On the side of the nay-sayers including well-meaning eating disorder activists; there’s plenty of evidence that eating disorder sufferers, including young men with eating disorders, are buying GLP-1 drugs privately from online pharmacies, which don’t require in-person consultations. Many then suffer organ damage and require hospital admission. Stephen Powis, NHS England’s medical director, said the drugs should not be seen as a “quick fix for people trying to get ‘beach body ready”. Another doctor said’. “They’re really dangerous drugs. It isn’t people who need these drugs that are doing this. This is people with an element of eating disorder and body dysmorphia. At some point we’re going to have a death.”

That people who don’t need semaglutide are injecting it will not surprise anyone who has looked at certain celebrities recently. Sharon Osbourne, now a wraith-like seven stone, is one of the few who have admitted they went too far using Ozempic.

Osbourne stopped when she realised she was too thin. Others won’t, and those people have eating disorders. Yet as I have pointed out, anorexics and bulimics have long been outwitting doctors and abusing weight loss medication, because an eating disorder is not a diet gone wrong; it’s a desire for self-erasure, a slow but effective suicide.

I have heard endless stories about people who take so many laxative prescriptions from so many doctors that they destroyed her own colon and digestive tract. The American singer Karen Carpenter used a fake name to get thyroid medication to speed up her metabolism, and this, alongside her abuse of laxatives and emetics, caused her to go into cardiac arrest at the age of 32. Of all the mental illnesses, anorexia has the highest rate of mortality, often from organ failure.

Doctors will say that the problem lies with unscrupulous private practices. Eating disorder activists will say that the problem lies with using a drug that is no substitute for psychotherapy. That the drug will make things worse. Maybe, all that is true. But it’s also true that unhappy humans have an incredible capacity to take something beneficial and turn it into a weapon of self-destruction. Food, for example, Once it was simply a supplier of energy. Now it has become a source of illness, with too many of us overeating, or undereating, our way to an early death. This doesn’t mean that food in itself is bad; just that human nature is what it is, and it is delusional to not at least acknowledge this.

I cannot in good faith argue against GLP-1 agonists. People tell me that at the least it shuts off the “food noise” that used to stalk them day by day. No one would argue that laxatives and thyroid medication shouldn’t exist. But there is now, especially in the decades since Carpenter’s death, an awareness that caution is needed in prescribing them.

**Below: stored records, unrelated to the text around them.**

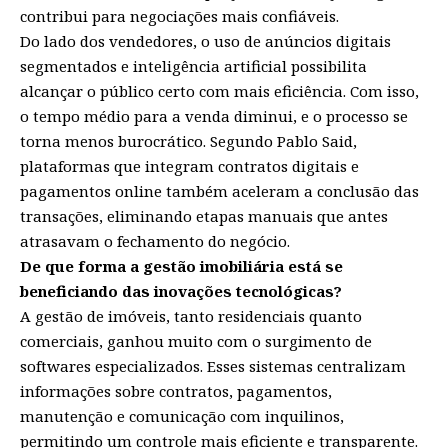
contribui para negociações mais confiáveis.
Do lado dos vendedores, o uso de anúncios digitais
segmentados e inteligência artificial possibilita
alcançar o público certo com mais eficiência. Com isso,
o tempo médio para a venda diminui, e o processo se
torna menos burocrático. Segundo Pablo Said,
plataformas que integram contratos digitais e
pagamentos online também aceleram a conclusão das
transações, eliminando etapas manuais que antes
atrasavam o fechamento do negócio.
De que forma a gestão imobiliária está se
beneficiando das inovações tecnológicas?
A gestão de imóveis, tanto residenciais quanto
comerciais, ganhou muito com o surgimento de
softwares especializados. Esses sistemas centralizam
informações sobre contratos, pagamentos,
manutenção e comunicação com inquilinos,
permitindo um controle mais eficiente e transparente.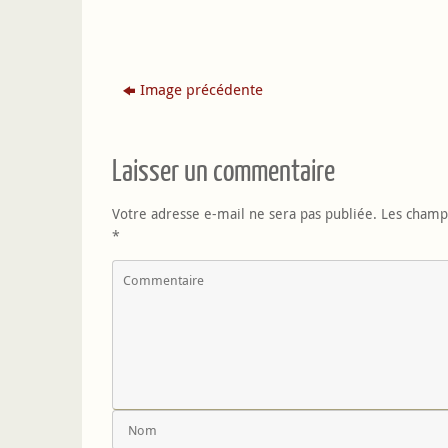
Image précédente
Laisser un commentaire
Votre adresse e-mail ne sera pas publiée.
Les champs
*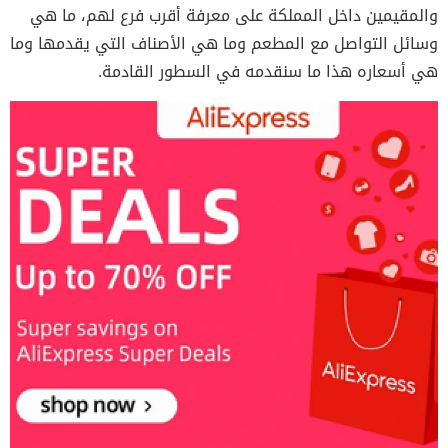
والمقيمين داخل المملكة على معرفة أقرب فرع لهم، ما هي
وسائل التواصل مع المطعم وما هي الأصناف التي يقدمها وما
هي أسعاره هذا ما سنقدمه في السطور القادمة.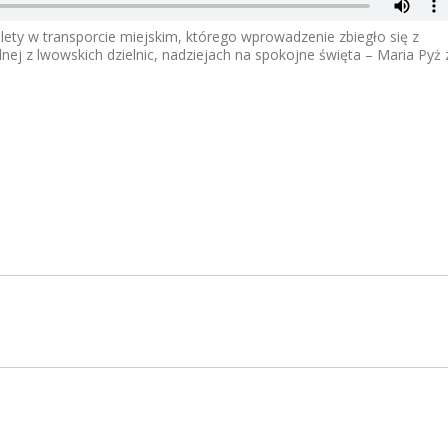
ety w transporcie miejskim, którego wprowadzenie zbiegło się z
nej z lwowskich dzielnic, nadziejach na spokojne święta – Maria Pyż 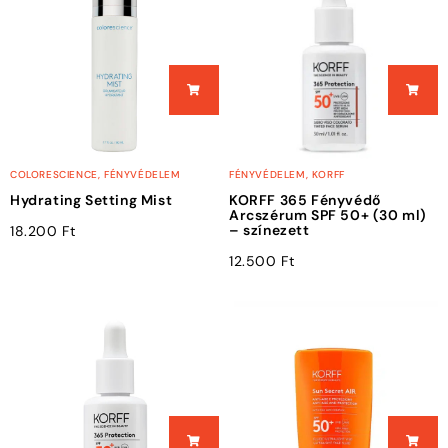
COLORESCIENCE
,
FÉNYVÉDELEM
FÉNYVÉDELEM
,
KORFF
Hydrating Setting Mist
KORFF 365 Fényvédő
Arcszérum SPF 50+ (30 ml)
– színezett
18.200
Ft
12.500
Ft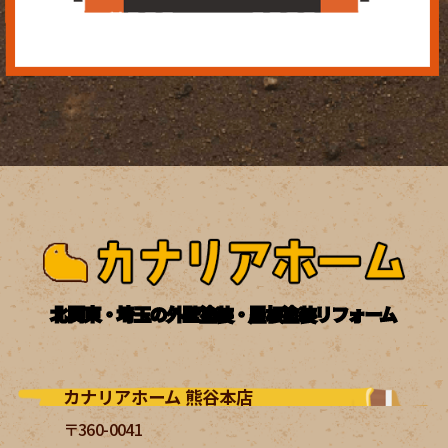
北関東・埼玉の外壁塗装・屋根塗装リフォーム
カナリアホーム 熊谷本店
〒360-0041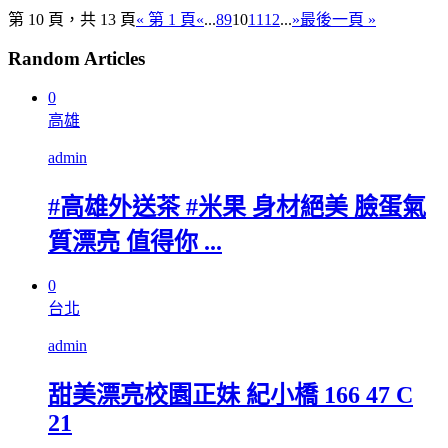
第 10 頁，共 13 頁
« 第 1 頁
«
...
8
9
10
11
12
...
»
最後一頁 »
Random Articles
0
高雄
admin
#高雄外送茶 #米果 身材絕美 臉蛋氣
質漂亮 值得你 ...
0
台北
admin
甜美漂亮校園正妹 紀小橋 166 47 C
21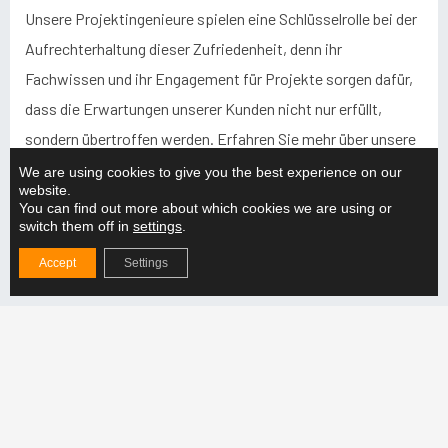
Unsere Projektingenieure spielen eine Schlüsselrolle bei der
Aufrechterhaltung dieser Zufriedenheit, denn ihr
Fachwissen und ihr Engagement für Projekte sorgen dafür,
dass die Erwartungen unserer Kunden nicht nur erfüllt,
sondern übertroffen werden. Erfahren Sie mehr über unsere
Kundenerfahrungen auf unserer Seite
We are using cookies to give you the best experience on our
website.
Produktivitätsberechnung: Best Practices
.
You can find out more about which cookies we are using or
switch them off in
settings
.
Accept
Settings
Aktuelles aus
Warum sollten Sie sich für einen verstellbaren
Hebebalken für die Produktion entscheiden?
MEHR LESEN "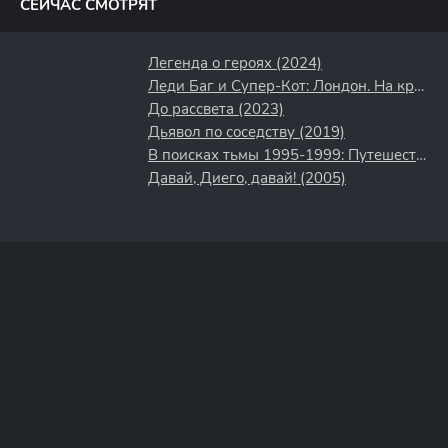
СЕЙЧАС СМОТРЯТ
Легенда о героях (2024)
Леди Баг и Супер-Кот: Лондон. На краю времени (2024)
До рассвета (2023)
Дьявол по соседству (2019)
В поисках тьмы 1995-1999: Путешествие в культовый хоррор 90-х (2025)
Давай, Диего, давай! (2005)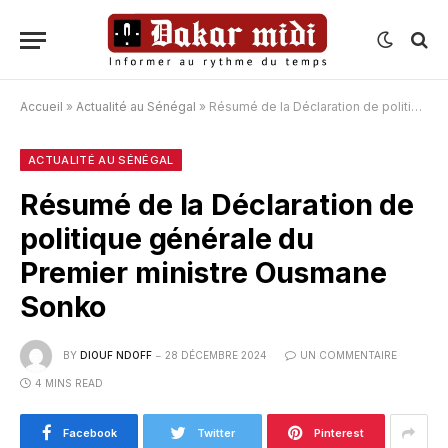
Accueil
»
Actualité au Sénégal
»
Résumé de la Déclaration de politique générale du Premier ministre Ousmane Sonko
ACTUALITÉ AU SÉNÉGAL
Résumé de la Déclaration de
politique générale du
Premier ministre Ousmane
Sonko
BY
DIOUF NDOFF
28 DÉCEMBRE 2024
UN COMMENTAIRE
4 MINS READ
Facebook
Twitter
Pinterest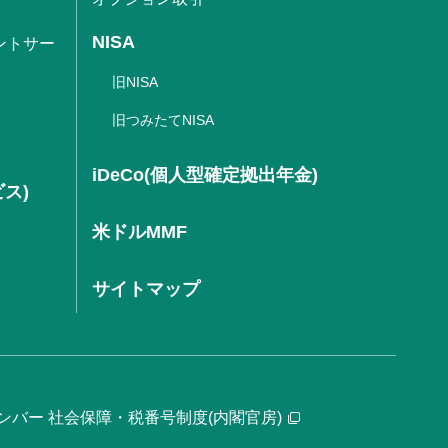
NISA
ントサー
旧NISA
旧つみたてNISA
iDeCo(個人型確定拠出年金)
ビス)
米ドルMMF
サイトマップ
ンバー 社会保障・税番号制度(内閣官房)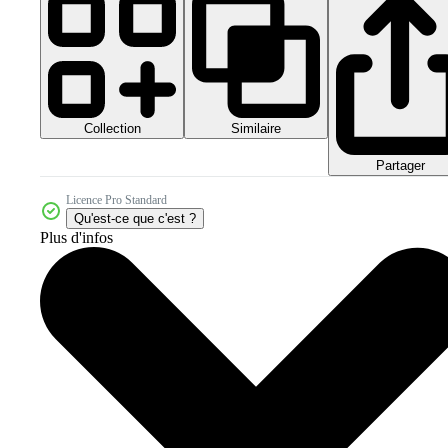
Collection
Similaire
Partager
Licence Pro Standard
Qu'est-ce que c'est ?
Plus d'infos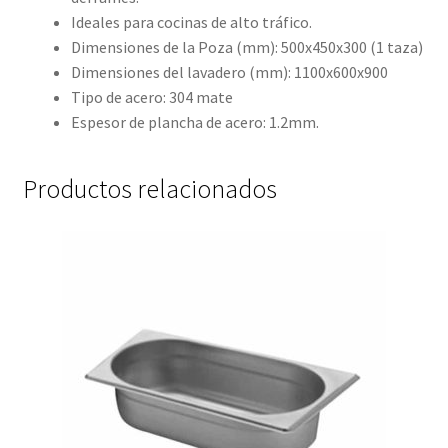
Ideales para cocinas de alto tráfico.
Dimensiones de la Poza (mm): 500x450x300 (1 taza)
Dimensiones del lavadero (mm): 1100x600x900
Tipo de acero: 304 mate
Espesor de plancha de acero: 1.2mm.
Productos relacionados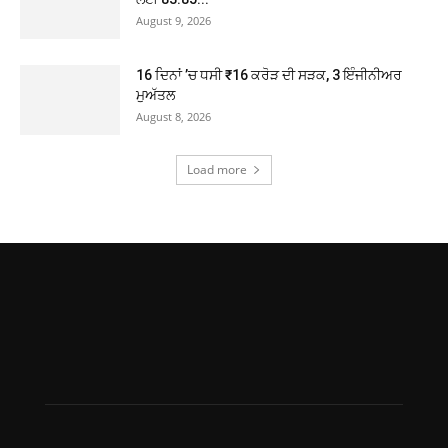
August 9, 2026
16 ਦਿਨਾਂ ’ਚ ਧਸੀ ₹16 ਕਰੋੜ ਦੀ ਸੜਕ, 3 ਇੰਜੀਨੀਅਰ
ਮੁਅੱਤਲ
August 8, 2026
Load more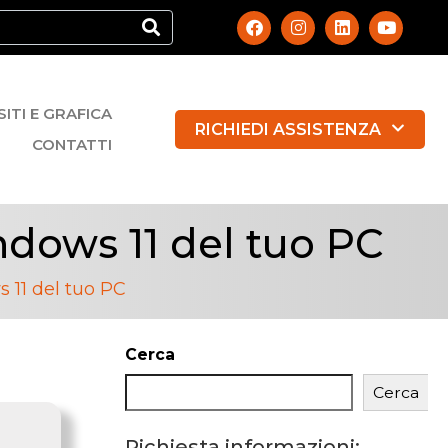
SITI E GRAFICA
RICHIEDI ASSISTENZA
CONTATTI
ndows 11 del tuo PC
s 11 del tuo PC
Cerca
Cerca
Richiesta informazioni: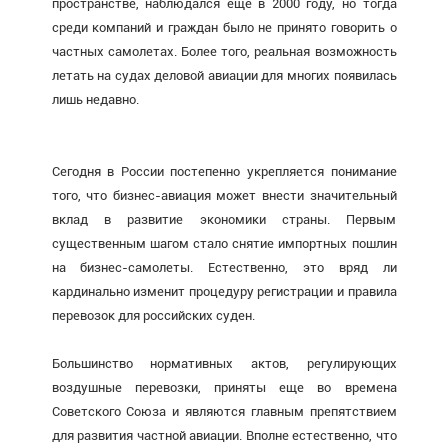
пространстве, наблюдался еще в 2000 году, но тогда
среди компаний и граждан было не принято говорить о
частных самолетах. Более того, реальная возможность
летать на судах деловой авиации для многих появилась
лишь недавно.
Сегодня в России постепенно укрепляется понимание
того, что бизнес-авиация может внести значительный
вклад в развитие экономики страны. Первым
существенным шагом стало снятие импортных пошлин
на бизнес-самолеты. Естественно, это вряд ли
кардинально изменит процедуру регистрации и правила
перевозок для российских суден.
Большинство нормативных актов, регулирующих
воздушные перевозки, приняты еще во времена
Советского Союза и являются главным препятствием
для развития частной авиации. Вполне естественно, что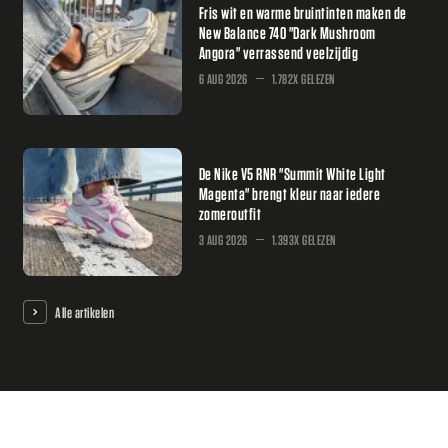
Fris wit en warme bruintinten maken de
New Balance 740 "Dark Mushroom
Angora" verrassend veelzijdig
6 AUG 2026
1.782X GELEZEN
De Nike V5 RNR "Summit White Light
Magenta" brengt kleur naar iedere
zomeroutfit
3 AUG 2026
1.393X GELEZEN
Alle artikelen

Some people cannot be trusted with these medications and doctors should at the least send people for an in-depth assessment before reaching for the prescription pad. The wealthy and the emotionally damaged will always find a way around such rules, it’s absurd they weren’t in place from the start, given the sensitivity these days about eating disorders. However, controlling what people get access to online extends far beyond weight loss pills.

Paul Simon said these are the days of miracle and wonder; and it is a genuine miracle that so many people who had resigned themselves to lifelong obesity or type 2 diabetes now have hope. In good faith, I cannot deny people that hope and I can say that as I turn my head to look at different populations- Ozempic is both a good thing for some and a bad thing for others, and let the buyer beware.